_Task details_
Your task is to repeat all of the data exactly while excluding the pictures.

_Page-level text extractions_
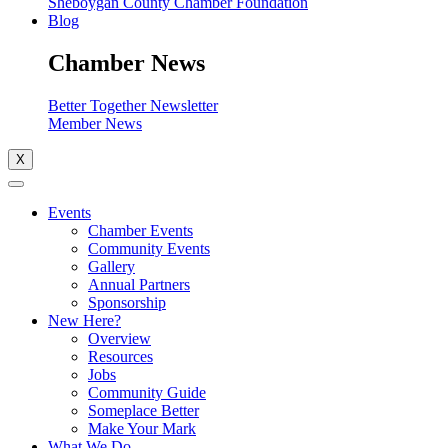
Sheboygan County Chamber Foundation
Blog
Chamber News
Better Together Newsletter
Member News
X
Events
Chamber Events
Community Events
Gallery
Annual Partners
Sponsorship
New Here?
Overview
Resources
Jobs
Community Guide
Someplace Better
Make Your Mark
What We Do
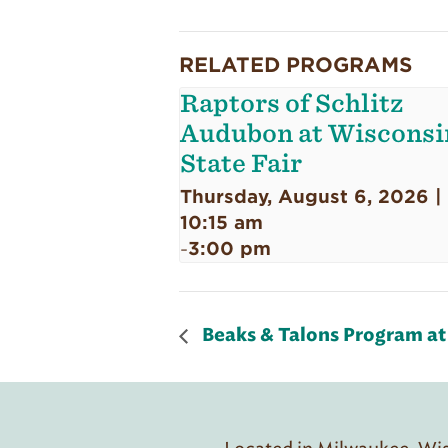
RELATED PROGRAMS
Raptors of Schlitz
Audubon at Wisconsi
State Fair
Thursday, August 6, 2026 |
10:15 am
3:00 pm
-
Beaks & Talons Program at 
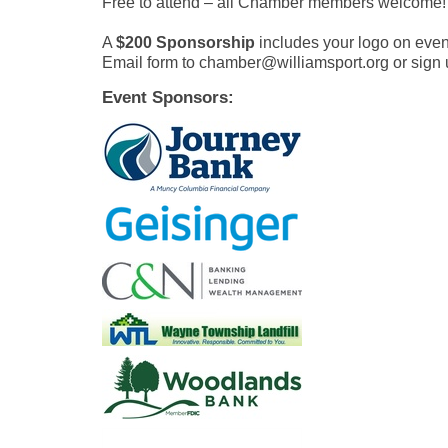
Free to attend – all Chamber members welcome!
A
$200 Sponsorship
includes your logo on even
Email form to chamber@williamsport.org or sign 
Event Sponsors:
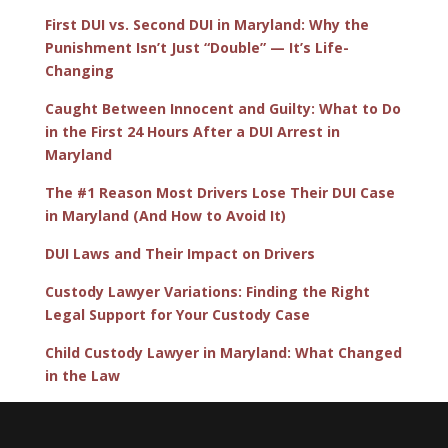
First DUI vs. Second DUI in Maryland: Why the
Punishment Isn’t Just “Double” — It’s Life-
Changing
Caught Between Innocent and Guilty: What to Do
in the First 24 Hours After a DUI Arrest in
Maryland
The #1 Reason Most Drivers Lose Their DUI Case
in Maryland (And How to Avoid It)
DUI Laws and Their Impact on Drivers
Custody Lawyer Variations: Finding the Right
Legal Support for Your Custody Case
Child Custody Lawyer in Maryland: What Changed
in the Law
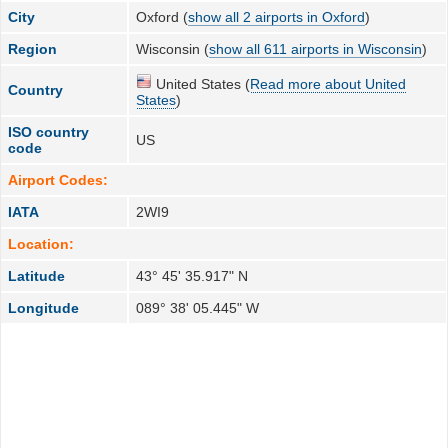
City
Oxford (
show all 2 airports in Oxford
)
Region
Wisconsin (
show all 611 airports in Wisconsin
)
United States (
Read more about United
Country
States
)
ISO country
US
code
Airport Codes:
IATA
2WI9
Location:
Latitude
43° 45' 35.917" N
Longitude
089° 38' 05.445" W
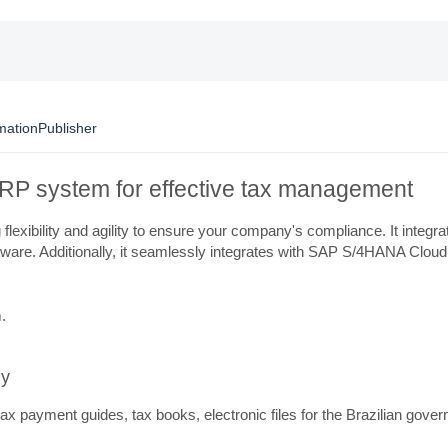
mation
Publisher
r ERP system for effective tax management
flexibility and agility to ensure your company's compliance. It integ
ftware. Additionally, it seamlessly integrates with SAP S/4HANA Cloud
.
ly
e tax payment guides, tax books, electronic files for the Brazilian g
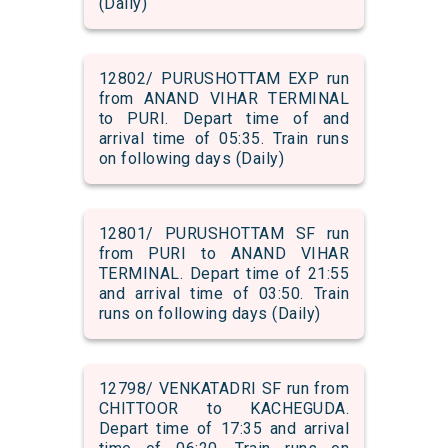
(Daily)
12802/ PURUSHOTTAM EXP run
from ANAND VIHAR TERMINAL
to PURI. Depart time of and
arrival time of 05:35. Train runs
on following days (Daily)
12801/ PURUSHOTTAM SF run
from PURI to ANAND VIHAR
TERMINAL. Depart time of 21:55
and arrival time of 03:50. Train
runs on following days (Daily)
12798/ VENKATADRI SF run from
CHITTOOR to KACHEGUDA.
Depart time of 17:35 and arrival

_Your response_
Sheboygan County Chamber Foundation
Blog
Chamber News
Better Together Newsletter
Member News
X
Events
Chamber Events
Community Events
Gallery
Annual Partners
Sponsorship
New Here?
Overview
Resources
Jobs
Community Guide
Someplace Better
Make Your Mark
What We Do
RELATED PROGRAMS
Raptors of Schlitz
Audubon at Wisconsi
State Fair
Thursday, August 6, 2026 |
10:15 am
3:00 pm
-
Beaks & Talons Program at 
Free to attend – all Chamber members welcome!
A
$200 Sponsorship
includes your logo on even
Email form to chamber@williamsport.org or sign 
Event Sponsors:
First DUI vs. Second DUI in Maryland: Why the
Punishment Isn’t Just “Double” — It’s Life-
Changing
Caught Between Innocent and Guilty: What to Do
in the First 24 Hours After a DUI Arrest in
Maryland
The #1 Reason Most Drivers Lose Their DUI Case
in Maryland (And How to Avoid It)
DUI Laws and Their Impact on Drivers
Custody Lawyer Variations: Finding the Right
Legal Support for Your Custody Case
Child Custody Lawyer in Maryland: What Changed
in the Law
City
Oxford (
show all 2 airports in Oxford
)
Region
Wisconsin (
show all 611 airports in Wisconsin
)
United States (
Read more about United
Country
States
)
ISO country
US
code
Airport Codes:
IATA
2WI9
Location:
Latitude
43° 45' 35.917" N
Longitude
089° 38' 05.445" W
mation
Publisher
r ERP system for effective tax management
flexibility and agility to ensure your company's compliance. It integ
ftware. Additionally, it seamlessly integrates with SAP S/4HANA Cloud
.
ly
e tax payment guides, tax books, electronic files for the Brazilian g
(Daily)
12802/ PURUSHOTTAM EXP run
from ANAND VIHAR TERMINAL
to PURI. Depart time of and
arrival time of 05:35. Train runs
on following days (Daily)
12801/ PURUSHOTTAM SF run
from PURI to ANAND VIHAR
TERMINAL. Depart time of 21:55
and arrival time of 03:50. Train
runs on following days (Daily)
12798/ VENKATADRI SF run from
CHITTOOR to KACHEGUDA.
Depart time of 17:35 and arrival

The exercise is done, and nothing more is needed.